He laid me down and made love to me, then. Not fucked me, not flogged me. Made love. And it turns out I needed that far more than the flogging. For just a little while, all those other feelings faded. A year ago, that tenderness would carry me for weeks—but now, only hours later, I need more.
* * *
I wake at 8 a.m. to the alarm and Rebecca’s journal lying on my chest. For several minutes I stare at the ceiling, replaying some of the hundred drowning entries, most of which involve me in some way. Scrubbing a hand through my hair, I set it aside, although letting go of it cuts me deep in my soul.
I want her back. I want to fix what I didn’t do right, though I’m not even sure where the right and wrong began and ended. Maybe at hello. But I’ll never get the chance to find out.
Pushing to my feet, I walk to the bathroom. I need to look myself in the mirror, to face my sins and my emotions, to rebuild my armor and the Master I’ve lost. Maybe that happened at hello, too, and I just didn’t realize it.
By 8:45, I’m dressed in a custom-made black suit with a red tie, chosen because it’s my mother’s lucky color. While I haven’t believed in luck in a very long time, she does, and that’s what matters.

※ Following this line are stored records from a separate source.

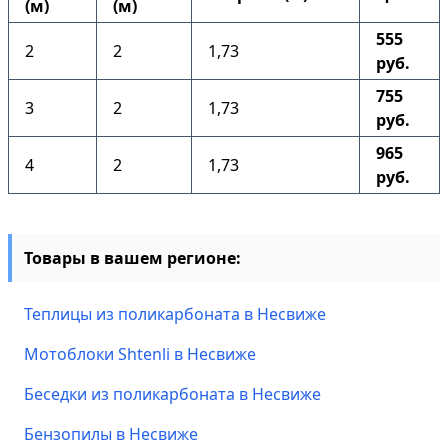
(м)
(м)
555
2
2
1,73
руб.
755
3
2
1,73
руб.
965
4
2
1,73
руб.
Товары в вашем регионе:
Теплицы из поликарбоната в Несвиже
Мотоблоки Shtenli в Несвиже
Беседки из поликарбоната в Несвиже
Бензопилы в Несвиже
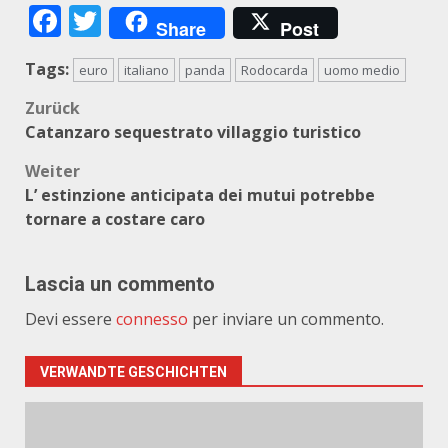
Facebook
Twitter
Share
Post
Tags:
euro
italiano
panda
Rodocarda
uomo medio
Beitragsnavigation
Zurück
Catanzaro sequestrato villaggio turistico
Weiter
L’ estinzione anticipata dei mutui potrebbe
tornare a costare caro
Lascia un commento
Devi essere
connesso
per inviare un commento.
VERWANDTE GESCHICHTEN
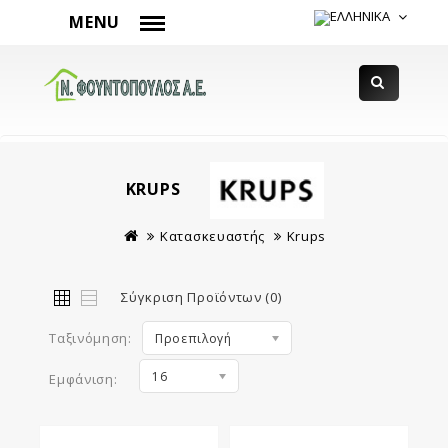
MENU
KRUPS
Κατασκευαστής
Krups
Σύγκριση Προϊόντων (0)
Ταξινόμηση:
Προεπιλογή
16
Εμφάνιση:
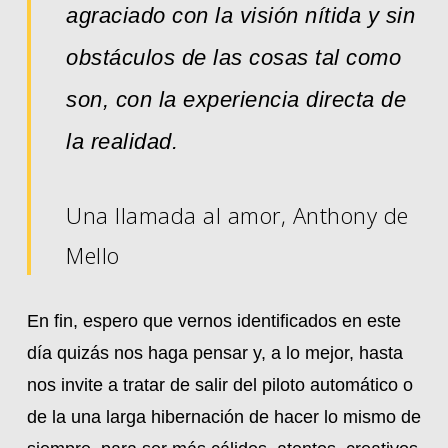
agraciado con la visión nítida y sin
obstáculos de las cosas tal como
son, con la experiencia directa de
la realidad.
Una llamada al amor, Anthony de
Mello
En fin, espero que vernos identificados en este
día quizás nos haga pensar y, a lo mejor, hasta
nos invite a tratar de salir del piloto automático o
de la una larga hibernación de hacer lo mismo de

Going to the desk I used to plot Ryan’s demise, I seal the documents back into the envelope, then walk to the closet and squat down in front of the hotel safe. After placing them inside, I lock it securely. Returning to the desk, I dial from the untraceable cell phone, frustrated when I get the beep of voice mail. Leaving a message that could bite me in the ass later isn’t an option, so I end the call.
At nine o’clock, Jacob is at my door in a black suit and a trench coat. He announces, “It’s snowing like a forest fire outside.”
I arch a brow at the contradictory statement that somehow makes sense. Taking my Crombie from the entryway closet, I step into the hallway, letting the door slam shut as I start walking. Ready to get to the hospital and see my parents. Even more ready to take action than I was last night. I’m done with sitting back, waiting, wanting, burning to death from my own lack of control.
The elevator opens and Jacob and I step inside. “Anything I need to know about this morning, Bossman?” he asks, using the nickname the Allure staff back in San Francisco often call me.
“I want one of your men shadowing Crystal around the clock.”
“Suspicion or protection?”
“Protection. She’s too close to my family and business to assume she won’t become a target.”
“Today. And it’s not enough for you to just be on alert for Ava. Find her and whoever’s helping her, before she finds us.”
His jaw is set hard. “We’re working on it.”
My eyebrow goes up. “No denial that she’s working with someone? I thought you were programmed to repeat that police rubbish?”
“More like, told not to encourage you to rip anyone’s throat out in the name of vengeance.”
“But you’re telling me that you think there’s more to Ava’s disappearance? Despite that order from your boss?”
“Yes, I do. And they do.”
“About damn time you grew some balls.”
“I assure you, Mr. Compton, I have balls the size of Texas when I need them. I can also promise you that, despite downplaying it to you, Walker Security is working every angle that could represent danger to you or your family, or even your reputation. They aren’t ignoring any possibility where Ava is concerned, or taking anything for granted where safety is concerned. They’re damned good—which is why I joined them.”
The elevator doors ding open and we step out, then head toward the lobby doors. “Do you have any new information you should share?”
“Nothing on Ava, Ryan, or Ricco that helps us at all.”
“Would you tell me if you did?”
“Not if I could rip their throats out for you and call it justice, to spare you the aftermath.”
“I’m not sure what to make of that answer.”
His stoic expression doesn’t change. “I do that to people.” He continues: “I don’t like the setup here. There’s only one door in and out of the hotel. If the press gets too heavy, it’ll be a trap. We need to move.”
Just then the hotel manager spots us from the bellman’s desk and rapidly moves in our direction.
“That’s Ralph Reed,” I explain of the forty-something dark-haired man in a brown suit approaching. “The hotel manager. He’s been around for years, and the hard set of his jaw and his brisk stride means there’s a problem.”
“Whatever it is, it just happened—because I met with him about my security concerns earlier this morning.”
Fighting the urge to curse at what’s certain to be a delay, I glance at my watch. “We have less than an hour to get to the hospital.”
“We’ll get there,” Jacob assures me.
“Spoken like a tourist,” I reply. “You don’t know the city at this time of the day and in bad weather.”
“Mr. Compton and Mr. Parker,” Mr. Reed says as we meet mid-lobby. “Excuse me for getting right to the point, but we have a . . . situation.”
Jacob motions to a corner. “Let’s step to the side, where we aren’t as exposed.”
“Of course,” the manager agrees.
I hold up a staying hand. “I have to get to the hospital. What’s the situation?”